McKenzie said the power of storytelling in Prejean’s books is similar to that in sermons.

“That’s a powerful preaching technique,” she said. “You can tell people about God all you want, but if you can invite them into a scene, and have them take a seat,” that’s more impactful.  At Prejean’s invitation, McKenzie shared an example of scene-setting to preach more effectively. When describing Paul’s teaching about humility in Philippians 2, for example, McKenzie brings listeners into Paul’s prison cell – describing the stench, the chains around his ankles, the noises, the constant anxiety.

Prejean said her newest book, River of Fire, is an effort to help people understand the realities of systemic racism and the poor, based on her experiences living in an African American community in the inner city. There she said, she saw “the other America.”

“I saw what it was like to live without healthcare, and I saw what the police were doing to their young men,” she said. “It was like a different world. People in the suburbs are so separated from the suffering of the poor.  When they ask, ‘Why don’t they get a job?’ or ‘Why don’t they keep their kids in school?’, it’s because they don’t understand what intergenerational poverty does to people.”

McKenzie said she hears similar concerns as director of the Perkins Center for Preaching Excellence.

“I talk to pastors who ask about how to preach about systemic racism, when their congregation doesn’t think systemic racism is a thing,” she said.

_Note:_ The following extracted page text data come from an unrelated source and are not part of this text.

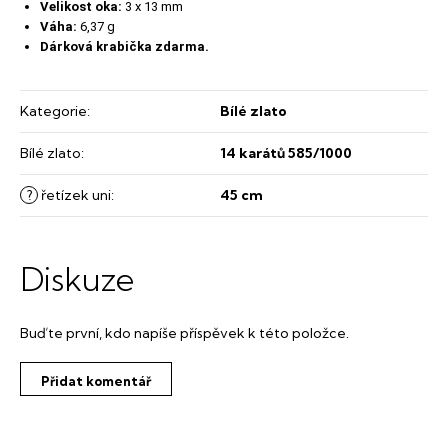
Velikost oka:
3
x 13 mm
Váha:
6,37 g
Dárková krabička zdarma.
Kategorie
:
Bílé zlato
Bílé zlato
:
14 karátů 585/1000
?
řetízek uni
:
45 cm
Diskuze
Buďte první, kdo napíše příspěvek k této položce.
Přidat komentář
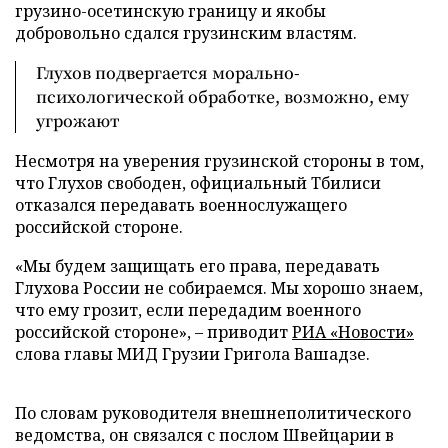
грузино-осетинскую границу и якобы
добровольно сдался грузинским властям.
Глухов подвергается морально-
психологической обработке, возможно, ему
угрожают
Несмотря на уверения грузинской стороны в том,
что Глухов свободен, официальный Тбилиси
отказался передавать военнослужащего
российской стороне.
«Мы будем защищать его права, передавать
Глухова России не собираемся. Мы хорошо знаем,
что ему грозит, если передадим военного
российской стороне», – приводит
РИА «Новости»
слова главы МИД Грузии Григола Вашадзе.
По словам руководителя внешнеполитического
ведомства, он связался с послом Швейцарии в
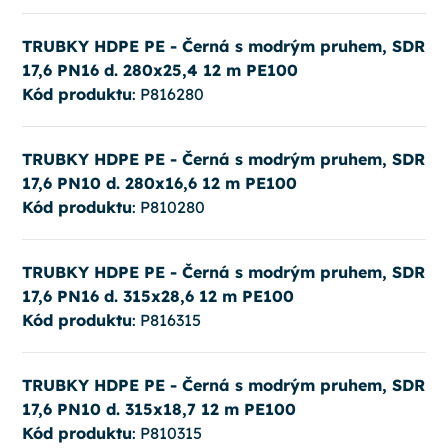
TRUBKY HDPE PE - Černá s modrým pruhem, SDR
17,6 PN16 d. 280x25,4 12 m PE100
Kód produktu
: P816280
TRUBKY HDPE PE - Černá s modrým pruhem, SDR
17,6 PN10 d. 280x16,6 12 m PE100
Kód produktu
: P810280
TRUBKY HDPE PE - Černá s modrým pruhem, SDR
17,6 PN16 d. 315x28,6 12 m PE100
Kód produktu
: P816315
TRUBKY HDPE PE - Černá s modrým pruhem, SDR
17,6 PN10 d. 315x18,7 12 m PE100
Kód produktu
: P810315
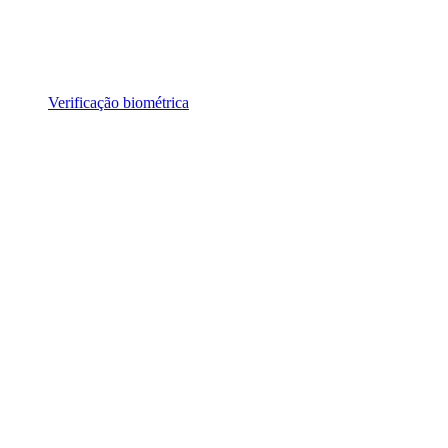
Verificação biométrica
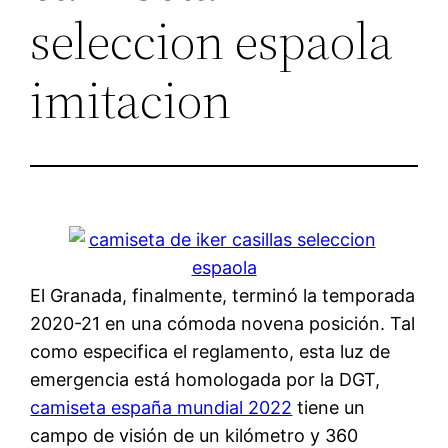
seleccion espaola
imitacion
El Granada, finalmente, terminó la temporada
2020-21 en una cómoda novena posición. Tal
como especifica el reglamento, esta luz de
emergencia está homologada por la DGT,
camiseta españa mundial 2022
tiene un
campo de visión de un kilómetro y 360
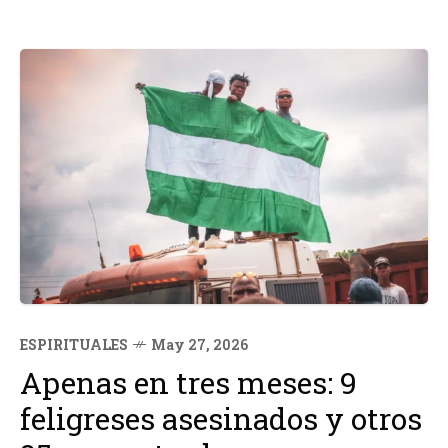
ESPIRITUALES
May 27, 2026
Apenas en tres meses: 9
feligreses asesinados y otros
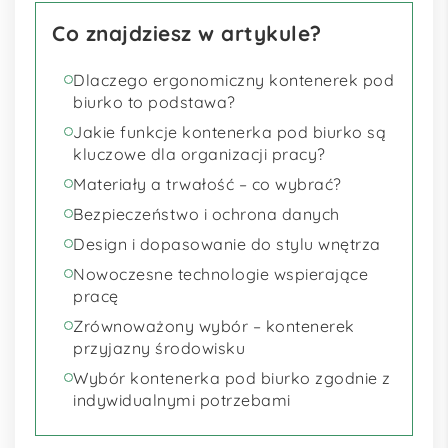
Co znajdziesz w artykule?
Dlaczego ergonomiczny kontenerek pod
biurko to podstawa?
Jakie funkcje kontenerka pod biurko są
kluczowe dla organizacji pracy?
Materiały a trwałość – co wybrać?
Bezpieczeństwo i ochrona danych
Design i dopasowanie do stylu wnętrza
Nowoczesne technologie wspierające
pracę
Zrównoważony wybór – kontenerek
przyjazny środowisku
Wybór kontenerka pod biurko zgodnie z
indywidualnymi potrzebami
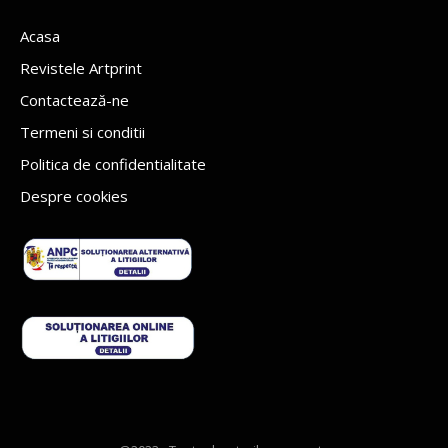
Acasa
Revistele Artprint
Contactează-ne
Termeni si conditii
Politica de confidentialitate
Despre cookies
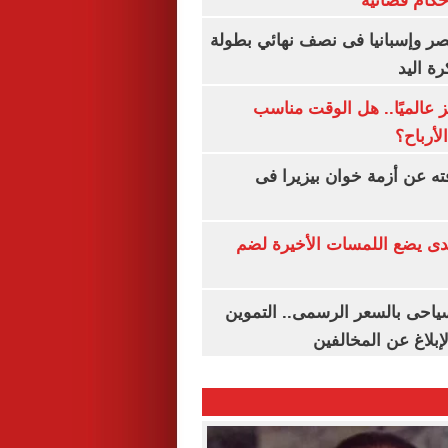
أحكام قضائية
صر وإسبانيا فى نصف نهائي بطولة
رة اليد
 عالميًا.. هل الوقت مناسب
لأرباح؟
ته عن أزمة خوان بيزيرا فى
ندى يضع اللمسات الأخيرة لضم
سياحى بالسعر الرسمى.. التموين
بلاغ عن المخالفين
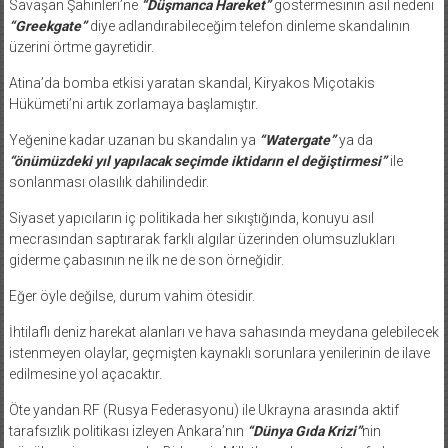
“Greekgate”
diye adlandırabileceğim telefon dinleme skandalının
üzerini örtme gayretidir.
Atina’da bomba etkisi yaratan skandal, Kiryakos Miçotakis
Hükümeti’ni artık zorlamaya başlamıştır.
Yeğenine kadar uzanan bu skandalın ya
“Watergate”
ya da
“önümüzdeki yıl yapılacak seçimde iktidarın el değiştirmesi”
ile
sonlanması olasılık dahilindedir.
Siyaset yapıcıların iç politikada her sıkıştığında, konuyu asıl
mecrasından saptırarak farklı algılar üzerinden olumsuzlukları
giderme çabasının ne ilk ne de son örneğidir.
Eğer öyle değilse, durum vahim ötesidir.
İhtilaflı deniz harekat alanları ve hava sahasında meydana gelebilecek
istenmeyen olaylar, geçmişten kaynaklı sorunlara yenilerinin de ilave
edilmesine yol açacaktır.
Öte yandan
RF (Rusya Federasyonu)
ile Ukrayna arasında aktif
tarafsızlık politikası izleyen Ankara’nın
“Dünya Gıda Krizi”
nin
çözülmesi aşamasında, Birleşmiş Milletler ve konuya taraf olan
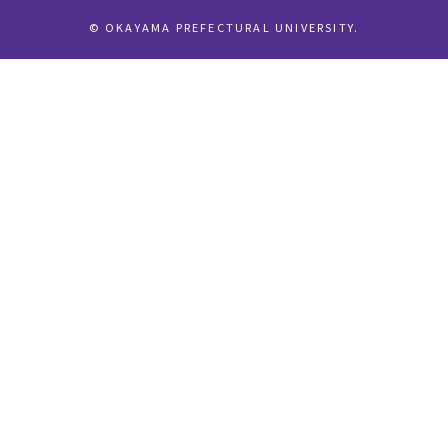
© OKAYAMA PREFECTURAL UNIVERSITY.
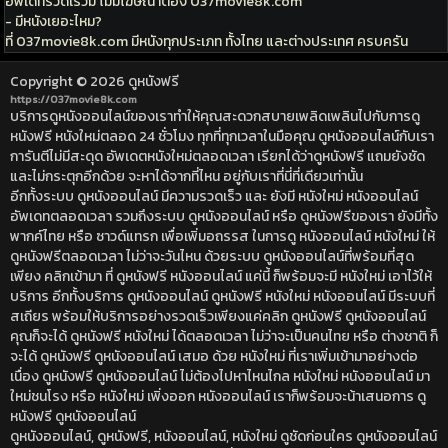
อัพเดทรวดเร็วมี ไม่มีโฆษณาต้อง 037movie8k.com
- มีหนังเยอะไหม?
ที่ 037movie8k.com มีหนังทุกประเภท ทั้งไทย และต่างประเทศ ครบครัน
Copyright © 2026
ดูหนังฟรี
https://037movie8k.com
บริการดูหนังออนไลน์ของเราทำให้คุณสะดวกสบายเพลิดเพลินไปกับการดู
หนังฟรี หนังใหม่ตลอด 24 ชั่วโมง ทุกที่ทุกเวลาในมือคุณ ดูหนังออนไลน์กับเรา
การันตีไม่มีสะดุด อัพเดตหนังใหม่ตลอดเวลา เรียกได้ว่าดูหนังฟรี แถมยังชัด
และไม่กระตุกอีกด้วย จะหาได้จากที่ไหน อยู่กับเราที่นี่ที่เดียวเท่านั้น
อีกทั้งระบบ ดูหนังออนไลน์ มีความรวดเร็ว และ ยังมี หนังใหม่ หนังออนไลน์
อัพเดทตลอดเวลา รวมถึงระบบ ดูหนังออนไลน์ หรือ ดูหนังฟรีของเรา ยังมีทั้ง
พากค์ไทย หรือ ซาวด์แทรก เพื่อเพิ่มอถรรส ในการดู หนังออนไลน์ หนังใหม่ ให้
ดูหนังฟรีตลอดเวลา ไม่ว่าจะวันไหน ด้วยระบบ ดูหนังออนไลน์ที่พร้อมที่สุด
เพียง คลิกเข้ามา ที่ ดูหนังฟรี หนังออนไลน์ แค่นี้ ก็พร้อมจะมี หนังใหม่ เอาไว้ให้
บริการ อีกทั้งบริการ ดูหนังออนไลน์ ดูหนังฟรี หนังใหม่ หนังออนไลน์ มีระบบที่
สเถียร พร้อมให้บริการอย่างรวดเร็วเพียงแค่คลิก ดูหนังฟรี ดูหนังออนไลน์
คุณก็จะได้ ดูหนังฟรี หนังใหม่ ได้ตลอดเวลา ไม่ว่าจะเป็นคนไทย หรือ ต่างชาติ ก็
จะได้ ดูหนังฟรี ดูหนังออนไลน์ เสมอ ด้วย หนังใหม่ ที่เราเพิ่มเข้ามาอย่างต่อ
เนื่อง ดูหนังฟรี ดูหนังออนไลน์ ไม่ต้องไปหาไหนไกล หนังใหม่ หนังออนไลน์ มา
ใหม่ชนโรง หรือ หนังใหม่ เพิ่งออก หนังออนไลน์ เราก็พร้อมจะน้าเสนอการ ดู
หนังฟรี ดูหนังออนไลน์
ดูหนังออนไลน์, ดูหนังฟรี, หนังออนไลน์, หนังใหม่ ดูชัดก่อนใคร ดูหนังออนไลน์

Prejean noted that pro-life advocates in the Catholic church have often focused solely on protecting the life of innocents – while believing that those who are guilty of crimes deserve to die. Through dialogue with Pope John Paul II, she was able to make progress. But she also noted she found acceptance of her ideas in United Methodist churches.  McKenzie mentioned the historic Wesleyan commitment to “social holiness” as well as the official United Methodist opposition to the death penalty.

“Methodists have welcomed me,” Prejean said. “I’ve done more talks in Methodist churches than Catholic churches.”

McKenzie ended the conversation by sharing a paraphrase of two verses from Psalm 41 she had read in a devotional earlier that morning.

“Blessed are they who have concern for the poor.
In time of trouble, the Lord will rescue them.
In their integrity God upholds them,
And sets them in God’s presence forever.”

“These verses describe you!” she told Prejean.